ERROL PARKER | Editor-at-large | Contact

A rare and critically endangered turtle was found dead earlier this week on the shores of Lake Betoota, sparking discussions between local government authorities about the best way to dispose of the marine mammal.

This afternoon, however, a local vet discovered that the deceased Lake Betoota Hunchback Turtle is 80 percent plastic and should therefore be placed into a local recycling bin.

Speaking to the media this afternoon outside the Diamantina Shire Council offices on Daroo Street in the Old City District, veterinarian Russel Mulgrave said burning or disposing of the turtle would just reintroduce pollutants and carbon into the environment.

“After careful deliberation and discussions between a number of shire councillors and marine biologists, we came to the conclusion that the turtle would be best placed in a yellow bin as it is pretty much made up exclusively of plastic,” said Dr Mulgrave.

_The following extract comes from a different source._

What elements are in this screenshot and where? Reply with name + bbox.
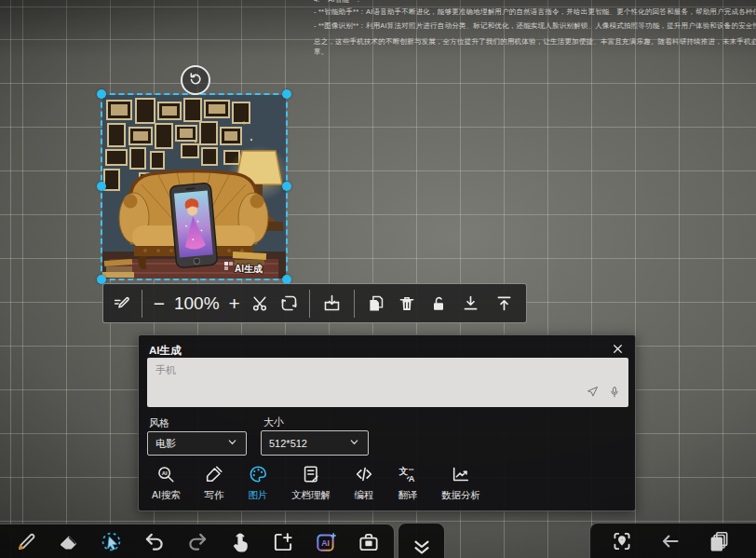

“So later on this afternoon, I’m going to head down to where the thing is with a few few blokes and we’re going to pick it up and dump it in the recycling at the Betoota Foreshore Reserve Walk,”

“It’s already starting to pong so the sooner we bin the thing, the better.”

Dr Mulgrave went onto explain that he’d cut it open on the beach when it first washed up to run a few tests but the results only came through today.

“All the bottle caps, fishing line and micro-beads I found in the turtle’s stomach didn’t occur naturally in nature, the lab said. So there’s that.”

As for the danger poised to the rest of the Lake Betoota Hunchback Turtle population, Dr Mulgrave said he’s pretty much powerless to make change.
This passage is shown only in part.